For instance, the first and second electrical signals may cause an electric field to be defined within the active layer 202, wherein a fringing electric field may be provided in a local cross-section of the active layer 202 between the neighboring electrodes.

The plurality of electrodes 206 may be divided into a first set of electrodes and a second set of electrodes. The electrodes 206a of the first set of electrodes may be alternatingly arranged with the electrodes 206b of the second set of electrodes.

The electrodes 206a of the first set of electrodes may be configured to selectively receive a first electrical signal and the electrodes 206b of the second set of electrodes may be configured to selectively receive a second electrical signal.

Each of the electrodes may be individually controlled to selectively control whether the electrode receives an electrical signal. However, the electrodes 206a of the first set of electrodes may be configured to selectively receive a first electrical signal, i.e., the control circuitry 222 associated with an electrode 206a of the first set of electrodes may be configured to select whether to turn on or off the first electrical signal to the electrode 206a. Similarly, the electrodes 206b of the second set of electrodes may be configured to selectively receive a second electrical signal, i.e., the control circuitry 222 associated with an electrode 206b of the second set of electrodes may be configured to select whether to turn on or off the second electrical signal to the electrode 206b.

The first and second electrical signals may have opposite polarity, such that an electrical signal in the active layer 202 may be defined based on the neighboring electrodes receiving different electrical signals.

The device 200 according to the second embodiment may be configured to be controlled for providing corresponding effects on the optical signal as described above for the device 100 according to the first embodiment.

Referring now to FIG. 5, a method for modulation of an optical signal will be described.

The method comprises generating 302 the optical signal in an active layer. The optical signal may be generated based on an incident light signal and/or an electrical signal in the active layer.

The method further comprises controlling 304 an electrical signal provided to each of a plurality of separate electrodes in an electrode layer arranged to extend along the active layer.

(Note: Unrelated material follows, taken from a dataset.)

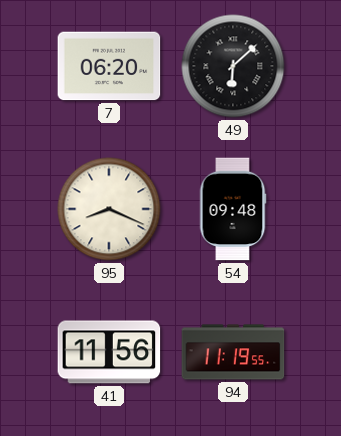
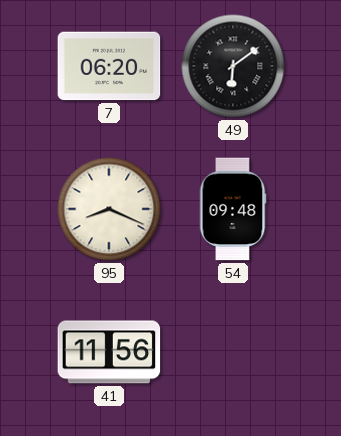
49: 6:08 -> 6:09
94: 11:19 -> none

The electrode layer comprises a plurality of separate electrodes associated with respective parts of the active layer, wherein each electrode of the plurality of electrodes has a size of a cross-section in the electrode layer smaller than a wavelength of the optical signal and neighboring electrodes are separated by a distance smaller than the wavelength of the optical signal.

The electrical signal provided to each of the plurality of separate electrodes locally modulates an imaginary part of a refractive index of the active layer by locally controlling an electrical signal in the active layer.

The method may comprise controlling the electrical signal in the active layer by controlling electrical signals provided to neighboring electrodes in the electrode layer so as to control the electrical signal in the active layer between the neighboring electrodes.

Alternatively, the method may comprise controlling the electrical signal in the active layer by controlling the electrical signal in an electrode in the electrode layer in relation to an electrical signal provided to another electrode layer arranged on an opposite side of the active layer. Thus, the electrical signal in the active layer may be controlled based on electrical signals to electrodes provided on opposite sides of the active layer.

In the above the inventive concept has mainly been described with reference to a limited number of examples. However, as is readily appreciated by a person skilled in the art, other examples than the ones disclosed above are equally possible within the scope of the inventive concept, as defined by the appended claims.